Новости22 июл.

Huawei issues more debt to take total past $3B

Huawei has once again issued fresh debt, taking its total raisings to 21 billion yuan (US$3.1 billion) so far in 2022, close to three times more than the sum raised all of 2021.

Huawei Investment Holdings announced Monday that it would issue CNY4 billion ($591 million) in new notes over a term of three years, Shanghai Clearing House said.

It is the fifth time this year Huawei has gone to China's domestic debt market and the third time it has issued medium-term debt, Caixin reported. In its last issue in April it raised CNY3 billion ($443 million) in medium-term notes.

Huawei says it will use the funds for working capital and business development.

Last year it issued three tranches of debt, raising CNY8 billion ($1.81 billion).

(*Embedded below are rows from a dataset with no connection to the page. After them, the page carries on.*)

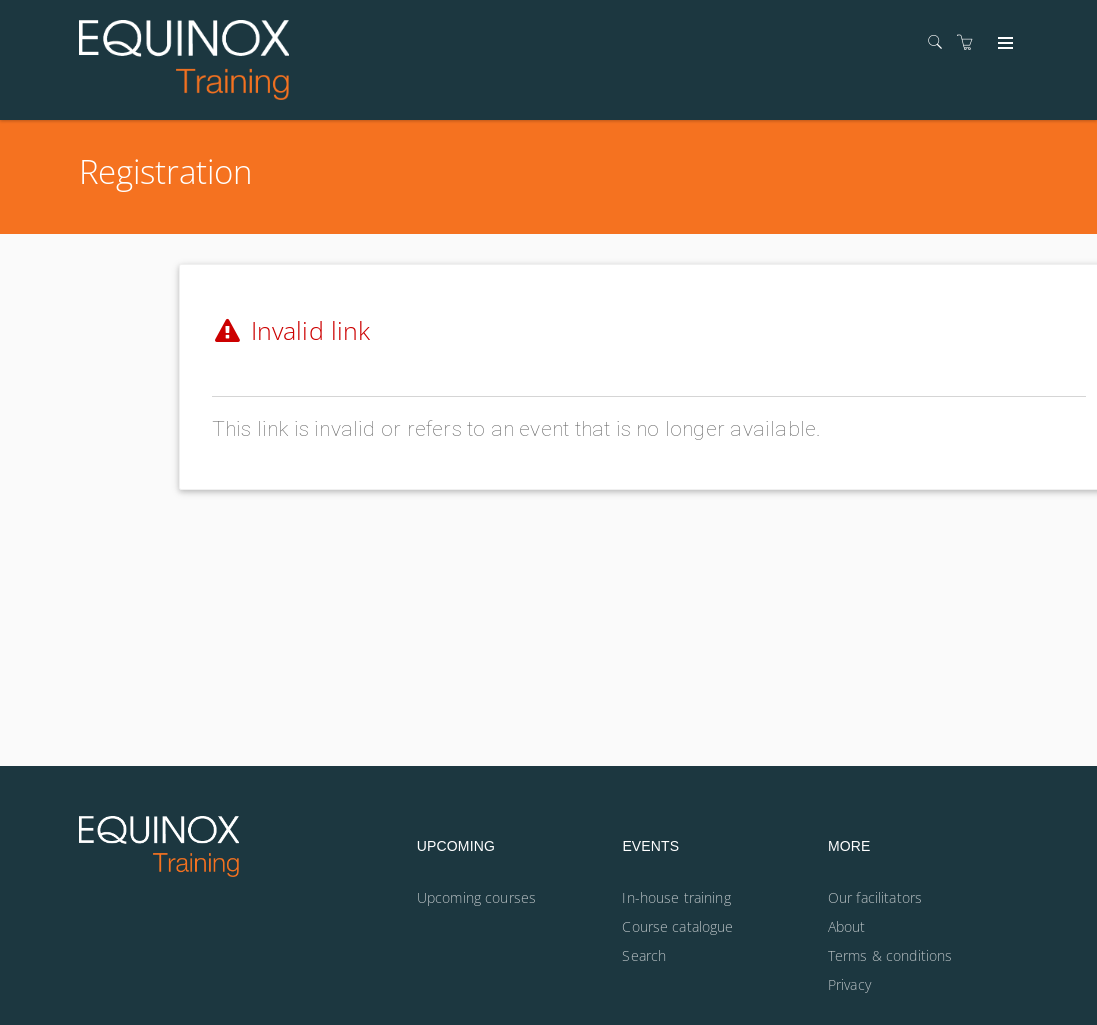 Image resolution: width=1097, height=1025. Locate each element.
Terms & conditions (890, 955)
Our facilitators (875, 897)
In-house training (676, 897)
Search (644, 955)
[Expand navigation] (1003, 44)
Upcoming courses (476, 897)
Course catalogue (677, 926)
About (847, 926)
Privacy (849, 984)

The growing resort to debt is another sign the vendor is feeling the squeeze from the contraction in its business while also trying to grow new segments such as autos, cloud and various enterprise verticals.

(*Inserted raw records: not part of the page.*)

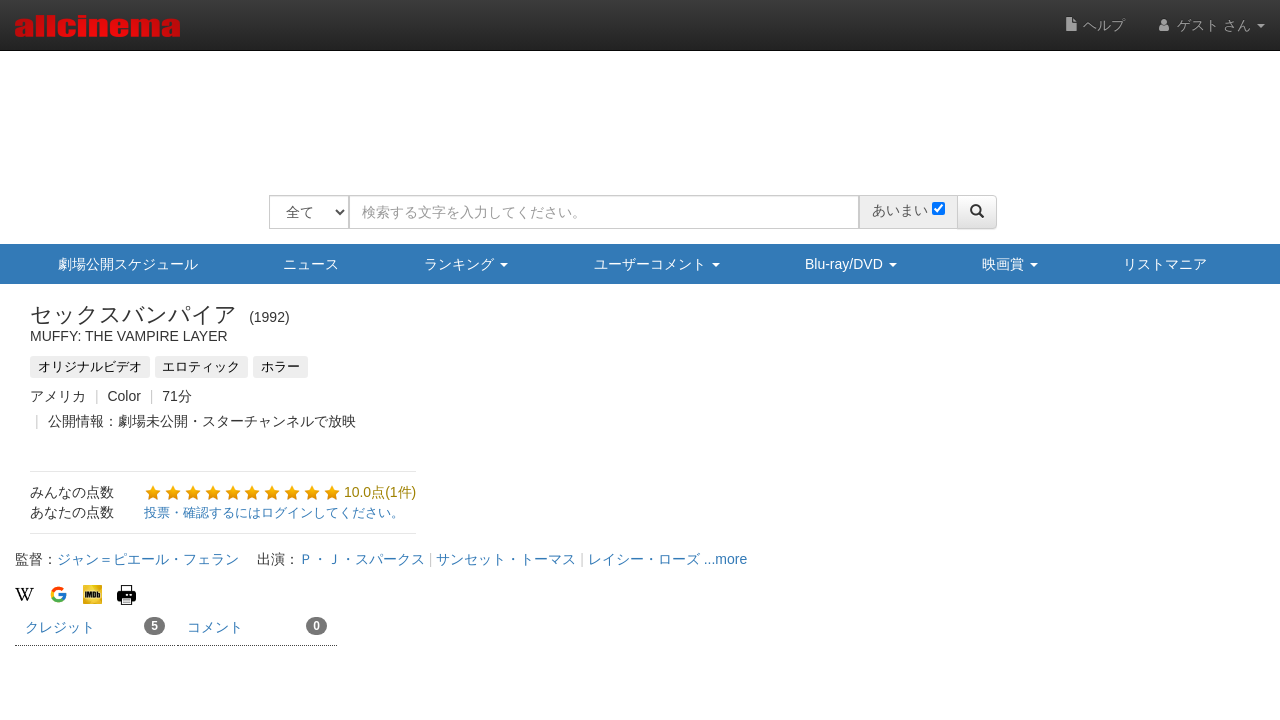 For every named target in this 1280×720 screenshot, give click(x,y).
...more (726, 559)
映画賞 (1010, 264)
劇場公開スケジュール (128, 264)
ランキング (466, 264)
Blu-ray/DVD (851, 264)
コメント (257, 626)
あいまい (900, 210)
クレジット (95, 626)
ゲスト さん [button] (1210, 25)
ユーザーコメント (657, 264)
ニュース (311, 264)
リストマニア (1165, 264)
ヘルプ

There is no suggestion it is financially stressed, however. Total revenue dove 29% last year, but debt-to-equity remained stable following a capital restructure and it has a AAA long-term credit rating from Beijing-based Lianhe Credit Rating.

Boosted by the windfall from the sale of its Honor division, Huawei had CNY416 billion ($61.4 billion) in cash and short-term investments in December 2021, up 16% year-on-year, and working capital of CNY376.9 billion ($55.7 billion), 26% higher, according to its 2021 financial statement.

A borrowing binge

But the company has been on a borrowing binge that preceded its inclusion on US entity lists. Total debts ballooned to CNY175 billion ($25.9 billion) yuan by end-2021, up from CNY39.9 billion ($5.9 billion) in 2017.

The biggest reach seems to be its R&D spend. Huawei is determined to maintain its research commitments despite the plunge in revenue. In 2021 it maintained R&D spending at CNY142.6 billion ($21 billion), but that accounts for 22% of sales revenue, a sharp rise from the previous year when it took just 16%.

It's also been an active investor in startups through its venture arm Hubble Investment.

It has invested in dozens of firms, mostly chip companies, since it was founded in 2019. (See Huawei builds out chip portfolio with dozens of investments).